So, good, okay, we’ll see each other back here and quite a bit of time and then we’ll figure out how this works at the end.

Okay, so now that that’s done, or finishing up here shortly, I want to talk about two other things before we finish kind of the part one of this experiment and move into part two, which would be the actual decryption attack. And that occurs when you import this extraction into Detective.

So, the first thing we want to do is look at the extraction itself. And I’m jumping ahead just a tiny bit, but as soon as the extraction completes and the hash value’s calculated, we’re at the screen where we can either import the data into detective or view it.

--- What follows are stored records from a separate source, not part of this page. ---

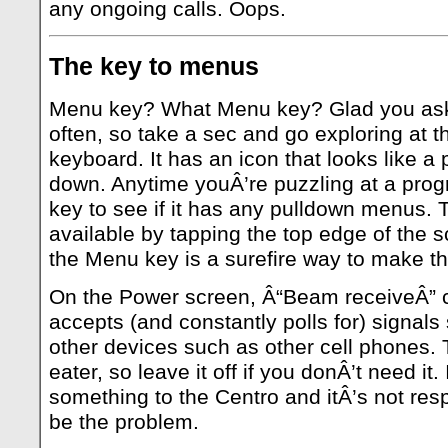
any ongoing calls. Oops.
The key to menus
Menu key? What Menu key? Glad you aske
often, so take a sec and go exploring at t
keyboard. It has an icon that looks like 
down. Anytime youÂ’re puzzling at a prog
key to see if it has any pulldown menus.
available by tapping the top edge of the s
the Menu key is a surefire way to make t
On the Power screen, Â“Beam receiveÂ” c
accepts (and constantly polls for) signals 
other devices such as other cell phones. T
eater, so leave it off if you donÂ’t need it
something to the Centro and itÂ’s not resp
be the problem.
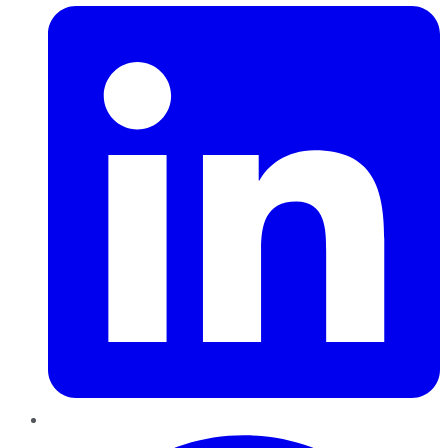
Pinterest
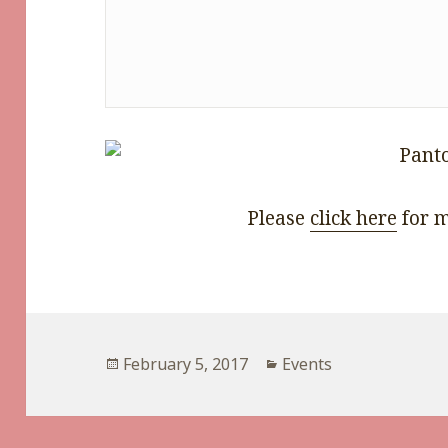
Please
click here
for m
Posted
Categories
February 5, 2017
Events
on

So, I’m jumping ahead like we’re viewing it, and we’re actually going to cut a little time out of the hashing portion so we can get to this quicker. But here’s what the view looks like.

So, obviously here’s the large BIN file that is the physical extraction, and several other things including a key.json file, and a cache folder which is full of all kinds of good proprietary things that help us do our magic.

So, I’ll just go back here and look at the keys.json and note that the time, the last modified time, is 5:10pm. That’s going to be important when we utilize that second feature of extracting hardware key information, you know, kind of after the fact. Maybe something didn’t work correctly the first time, but I do want to show that troubleshoot. So, we use this small video to accomplish seeing the key structure as we go do the troubleshoot.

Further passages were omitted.